The trouble here is not our desires to obey God; that desire is good and right and Spirit-given. The trouble is the framework underneath the obedience. If we see our relationship with God like a job, we are operating under the wrong premise. Jesus did not redeem you to give you a job. He redeemed you to give you Himself.
The Vine and the Branches
When Jesus wanted to explain how His followers would actually live after He left, He didn’t reach for the language of employment. He reached for a vine.
“I am the vine, you are the branches” (John 15:5). Ten times in John 15:1-11, Jesus uses the word abide — to remain, to dwell, to stay put. He is not giving His disciples a new technique to master. He is telling them what is already true of them: they are in Him, and He is in them.
He tells his disciples that they are the branches. A branch doesn’t strain to stay connected to the vine. It doesn’t wake up each morning anxious about whether it is still attached. It doesn’t need to generate sap by its own willpower. A branch is simply connected. And because it is connected, fruit appears. Real fruit. This fruit is not something the branch could produce on its own.

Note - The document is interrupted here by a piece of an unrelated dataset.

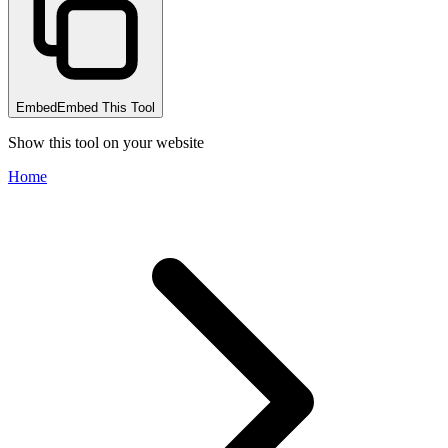
Embed
Embed This Tool
Show this tool on your website
Home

This is what Jesus is saying to each one of us. We are not hired workers going out in this world to produce fruit for the vineyard owner. We are a branch that is attached to the vine. The life that flows through you is His life. The fruit that grows through you is genuinely yours, but at the same time, it is the vines (Christ’s). Jesus says, “Apart from Me you can do nothing” (John 15:5). This is important for us to consider as we go about our Christian life. All that we do is truly the work of Jesus.
So What About Obedience?
Here is where many Christians get nervous. If union with Christ is the reality, and if I can do nothing apart from Him, does that mean obedience just happens automatically? Do I sit back and wait for God to move me like a piece on a board?
No. Paul holds both sides together in one breath: “Work out your salvation with fear and trembling, for it is God who works in you, both to will and to work for His good pleasure” (Philippians 2:12–13). You really work. God really works in you. These are not in competition. The second grounds the first. You work because He is working. Your willing and your doing are evidence that He is at work in you, not a substitute for His work.

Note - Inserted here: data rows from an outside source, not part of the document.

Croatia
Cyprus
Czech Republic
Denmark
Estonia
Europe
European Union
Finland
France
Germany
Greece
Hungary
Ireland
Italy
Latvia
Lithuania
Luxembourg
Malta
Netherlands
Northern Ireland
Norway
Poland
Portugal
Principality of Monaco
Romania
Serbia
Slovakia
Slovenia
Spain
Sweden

Think of the branch again. The branch is not passive. Fruit-bearing is real activity. Sap moves, leaves grow, grapes form. The branch is doing what branches do. But the branch is not striving. It is not trying to manufacture life from itself. It is simply alive and the life flowing through it expresses itself in fruit. That is the Christian’s obedience. Not the strain of an employee trying to satisfy a boss, but the natural expression of a life that is no longer your own.
Fighting Sin from Rest
This reframes even the hardest part of the Christian life: the fight against sin.
Scripture is clear that the believer fights. “If by the Spirit you are putting to death the deeds of the body, you will live” (Romans 8:13). “Put to death therefore what is earthly in you” (Colossians 3:5). “Abstain from fleshly lusts which wage war against the soul” (1 Peter 2:11). The Christian life is not passive. There is real warfare, and we are real soldiers in it.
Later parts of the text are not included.